- _Dataset excerpts_:
........
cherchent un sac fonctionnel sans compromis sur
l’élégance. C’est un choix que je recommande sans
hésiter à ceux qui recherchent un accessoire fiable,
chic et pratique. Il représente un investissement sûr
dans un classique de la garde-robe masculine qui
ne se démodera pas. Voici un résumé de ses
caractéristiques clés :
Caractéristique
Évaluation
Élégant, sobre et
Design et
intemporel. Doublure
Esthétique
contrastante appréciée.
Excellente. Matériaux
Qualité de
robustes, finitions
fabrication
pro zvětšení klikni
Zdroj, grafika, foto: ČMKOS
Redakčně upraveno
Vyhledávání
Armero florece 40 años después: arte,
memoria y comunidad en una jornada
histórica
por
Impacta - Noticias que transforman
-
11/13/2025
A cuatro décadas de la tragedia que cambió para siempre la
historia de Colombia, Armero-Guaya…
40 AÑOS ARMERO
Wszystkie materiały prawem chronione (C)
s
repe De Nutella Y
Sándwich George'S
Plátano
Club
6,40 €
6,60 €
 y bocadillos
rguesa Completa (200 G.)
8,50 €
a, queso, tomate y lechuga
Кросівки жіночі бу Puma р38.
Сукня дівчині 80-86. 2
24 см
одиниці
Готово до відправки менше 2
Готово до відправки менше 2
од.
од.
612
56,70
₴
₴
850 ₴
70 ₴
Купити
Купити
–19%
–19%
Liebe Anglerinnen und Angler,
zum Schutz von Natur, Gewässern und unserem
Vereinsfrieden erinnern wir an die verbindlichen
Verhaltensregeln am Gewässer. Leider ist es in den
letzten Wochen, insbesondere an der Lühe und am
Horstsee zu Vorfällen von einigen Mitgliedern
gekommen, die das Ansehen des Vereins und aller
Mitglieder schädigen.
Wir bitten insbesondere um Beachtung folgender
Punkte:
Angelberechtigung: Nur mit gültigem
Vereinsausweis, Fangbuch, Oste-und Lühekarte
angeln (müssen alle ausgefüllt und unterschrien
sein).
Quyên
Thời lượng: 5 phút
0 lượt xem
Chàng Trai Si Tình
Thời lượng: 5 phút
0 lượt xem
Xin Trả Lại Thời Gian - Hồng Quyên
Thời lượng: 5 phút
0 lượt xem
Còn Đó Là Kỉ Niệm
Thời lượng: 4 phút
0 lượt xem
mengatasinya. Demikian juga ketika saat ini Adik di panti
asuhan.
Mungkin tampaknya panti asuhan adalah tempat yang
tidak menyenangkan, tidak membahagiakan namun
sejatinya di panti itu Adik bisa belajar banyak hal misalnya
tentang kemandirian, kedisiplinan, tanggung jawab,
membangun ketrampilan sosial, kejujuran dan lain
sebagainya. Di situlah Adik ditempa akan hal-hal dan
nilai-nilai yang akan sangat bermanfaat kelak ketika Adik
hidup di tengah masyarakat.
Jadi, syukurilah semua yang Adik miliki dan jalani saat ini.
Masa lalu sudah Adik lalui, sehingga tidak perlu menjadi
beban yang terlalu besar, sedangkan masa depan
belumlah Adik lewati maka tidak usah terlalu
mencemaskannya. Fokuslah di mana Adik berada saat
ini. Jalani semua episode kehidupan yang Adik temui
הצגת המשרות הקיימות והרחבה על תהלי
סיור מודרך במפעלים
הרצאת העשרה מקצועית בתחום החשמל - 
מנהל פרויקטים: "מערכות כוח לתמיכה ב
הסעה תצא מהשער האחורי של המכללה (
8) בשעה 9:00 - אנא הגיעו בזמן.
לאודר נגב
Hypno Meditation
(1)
........
- _The problem_: Wherever a line above contains "sans", copy that line.

- _Output for this task_:
cherchent un sac fonctionnel sans compromis sur
l’élégance. C’est un choix que je recommande sans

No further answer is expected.